Broccoli Salad

Broccoli and greens are right up there on the top of my list of healthy favorites. Raw or steamed, broccoli brightens up any meal.

When you want a tasty, colorful dish, try this recipe by Fit Mitten Kitchen (adapted only slightly). I often add a bit of greens to this salad. Kale is great as it keeps with dressing well.

Ingredients

3 medium broccoli crowns, washed and dried and chopped (about 6 cups)

1 cup matchstick carrots

1/2 cup diced red onion

1/3 cup slivered almonds

1/3 cup sunflower seeds

handful of chia and hemp seeds

1 cup dried cherries or cranberries

Dressing

1/3 cup chopped vidalia onion

1/4 cup apple cider vinegar

3 tablespoons maple syrup

1/2 tablespoon stone ground mustard

2 teaspoons coconut aminos (may substitute Braggs liquid aminos or shoyu)

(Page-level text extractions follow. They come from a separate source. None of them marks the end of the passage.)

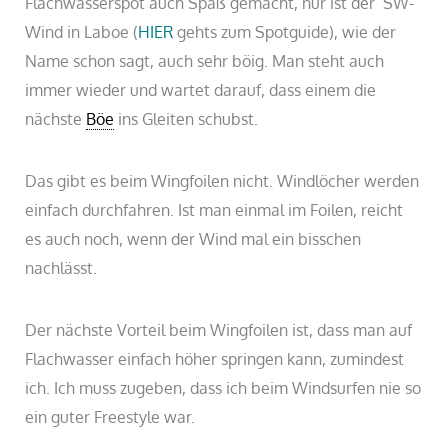
Flachwasserspot auch Spaß gemacht, nur ist der SW-
Wind in Laboe (
HIER
gehts zum Spotguide), wie der
Name schon sagt, auch sehr böig. Man steht auch
immer wieder und wartet darauf, dass einem die
nächste
Böe
ins Gleiten schubst.
Das gibt es beim Wingfoilen nicht. Windlöcher werden
einfach durchfahren. Ist man einmal im Foilen, reicht
es auch noch, wenn der Wind mal ein bisschen
nachlässt.
Der nächste Vorteil beim Wingfoilen ist, dass man auf
Flachwasser einfach höher springen kann, zumindest
ich. Ich muss zugeben, dass ich beim Windsurfen nie so
ein guter Freestyle war.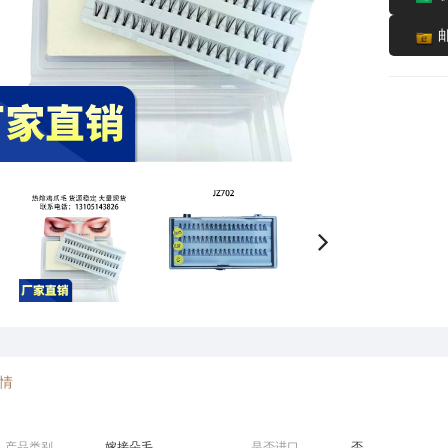
情
产品类别
嫁接朵毛
是否进口
否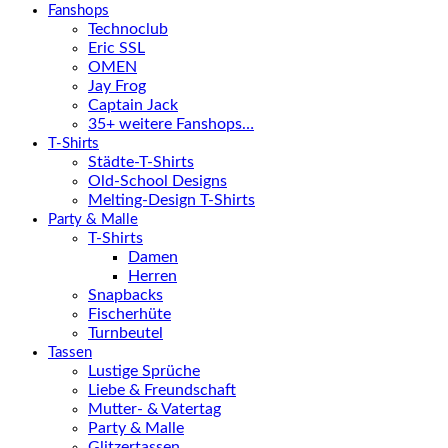
Fanshops
Technoclub
Eric SSL
OMEN
Jay Frog
Captain Jack
35+ weitere Fanshops…
T-Shirts
Städte-T-Shirts
Old-School Designs
Melting-Design T-Shirts
Party & Malle
T-Shirts
Damen
Herren
Snapbacks
Fischerhüte
Turnbeutel
Tassen
Lustige Sprüche
Liebe & Freundschaft
Mutter- & Vatertag
Party & Malle
Glitzertassen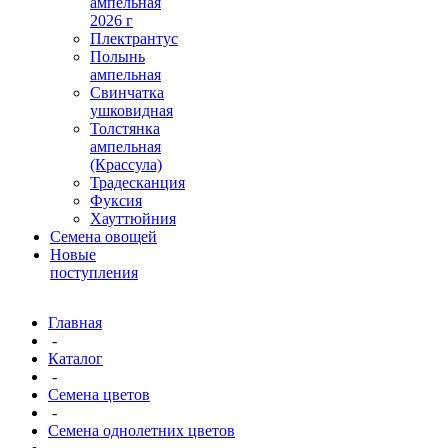
ампельная
2026 г
Плектрантус
Полынь
ампельная
Свинчатка
ушковидная
Толстянка
ампельная
(Крассула)
Традесканция
Фуксия
Хауттюйния
Семена овощей
Новые
поступления
Главная
-
Каталог
-
Семена цветов
-
Семена однолетних цветов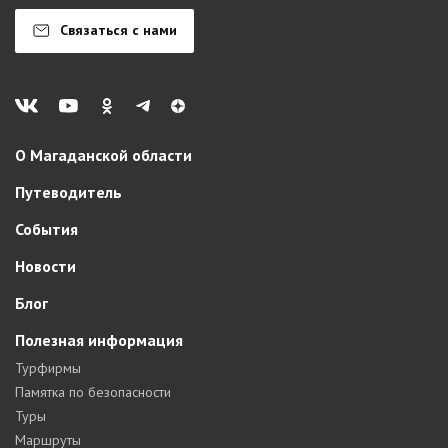
Связаться с нами
О Магаданской области
Путеводитель
События
Новости
Блог
Полезная информация
Турфирмы
Памятка по безопасности
Туры
Маршруты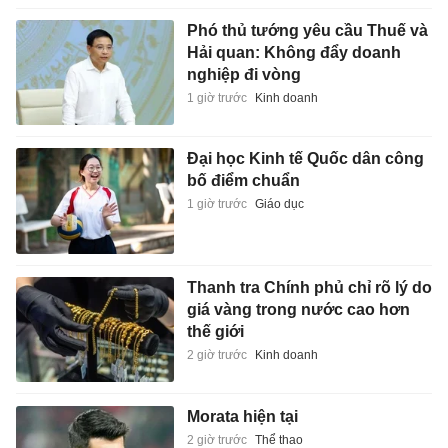
Phó thủ tướng yêu cầu Thuế và
Hải quan: Không đẩy doanh
nghiệp đi vòng
1 giờ trước
Kinh doanh
Đại học Kinh tế Quốc dân công
bố điểm chuẩn
1 giờ trước
Giáo dục
Thanh tra Chính phủ chỉ rõ lý do
giá vàng trong nước cao hơn
thế giới
2 giờ trước
Kinh doanh
Morata hiện tại
2 giờ trước
Thể thao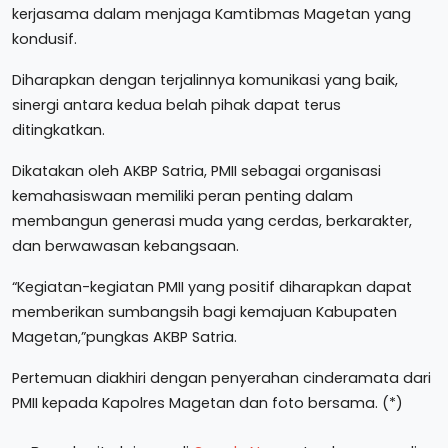
kerjasama dalam menjaga Kamtibmas Magetan yang
kondusif.
Diharapkan dengan terjalinnya komunikasi yang baik,
sinergi antara kedua belah pihak dapat terus
ditingkatkan.
Dikatakan oleh AKBP Satria, PMII sebagai organisasi
kemahasiswaan memiliki peran penting dalam
membangun generasi muda yang cerdas, berkarakter,
dan berwawasan kebangsaan.
“Kegiatan-kegiatan PMII yang positif diharapkan dapat
memberikan sumbangsih bagi kemajuan Kabupaten
Magetan,”pungkas AKBP Satria.
Pertemuan diakhiri dengan penyerahan cinderamata dari
PMII kepada Kapolres Magetan dan foto bersama. (*)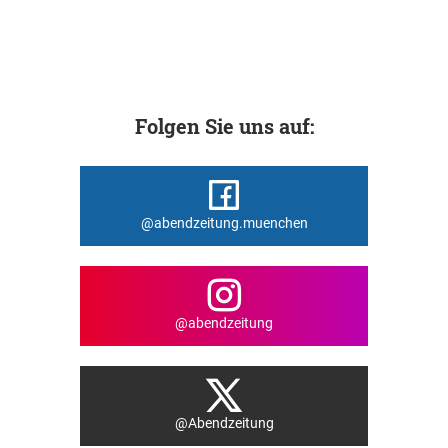
Folgen Sie uns auf:
@abendzeitung.muenchen
@abendzeitung
@Abendzeitung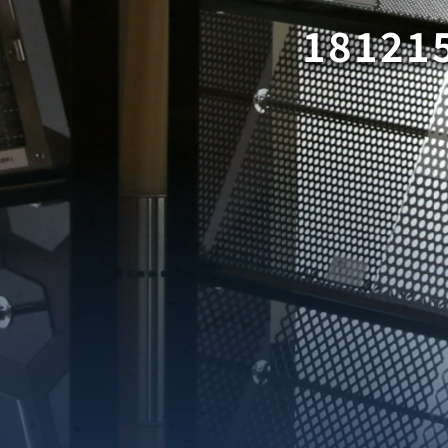
18121
織金網
織金網網目一覧表
織金網
織金網網目一覧表
殊線材メッシュ網目一覧
グネステン
グネステン
畳織金網
畳織金網
リンプ織金網
ッククリンプ織金網
ラットトップ織金網
ンキャップ織金網
イロッド織金網
動篩用金網について
IS試験用ふるい
イヤーネットコンベヤー
形金網
甲金網
飾用織金網
イヤーゲージ（線番）
金網加工品
金網
金網網目一覧表
®
®
滑面式金網)
長目金網)
型パターン
庫リスト
粒機及び粉砕機用
心分離機用
ーパーパンチング™
ーパーパンチング™
ーパーパンチング™
DSサニタリーストレーナー™
相ステンレス鋼パンチング
摩耗鋼板HARDOX®
ンボス・ディンプル加工
脂パンチング™
レクト カラー・サイズ
RTP
開孔率パンチング™
G.P/コンピューター
孔率自動計算(%)
量自動計算(kg)
ンチングメタル加工品
PER PUNCHING™
準金型リスト
庫リスト
タル™
プラスチックパンチング）
脂パンチング™（PVC）
炭素繊維強化熱可塑性樹
-OPEN AREA
ラフィックパンチング
ーダーシート
）
NCHING）
ンチング™
キスパンドメタル
RTP EXメッシュ『CF
レーチング
ON』
イヤーメッシュデミスター
留用填充物
ミスター加工品
接金網
ァインメッシュ
ァインメッシュ加工品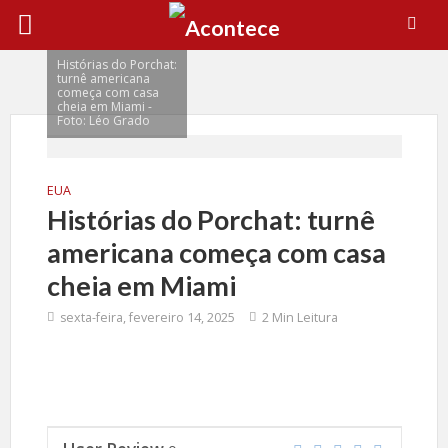
Histórias do Porchat:
turnê americana
começa com casa
cheia em Miami -
Foto: Léo Grado
EUA
Histórias do Porchat: turnê
americana começa com casa
cheia em Miami
sexta-feira, fevereiro 14, 2025
2 Min Leitura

1/2 teaspoon salt and pepper to taste

Instructions

  1. Wash and dry broccoli. Cut into small crowns. Add to large bowl of matchstick carrots, diced red onion, almonds, sunflower seeds, and dried cherries or cranberries. Set aside

  2. Make dressing by adding all ingredients to blender and blend until smooth. Add water if you desire a thinner dressing.

  3. Add and combine dressing, coating salad ingredients.

  4. Let the broccoli soak in the dressing. Make the night before or at least an hour before serving.

  5. Top with hemp and chia seeds and enjoy.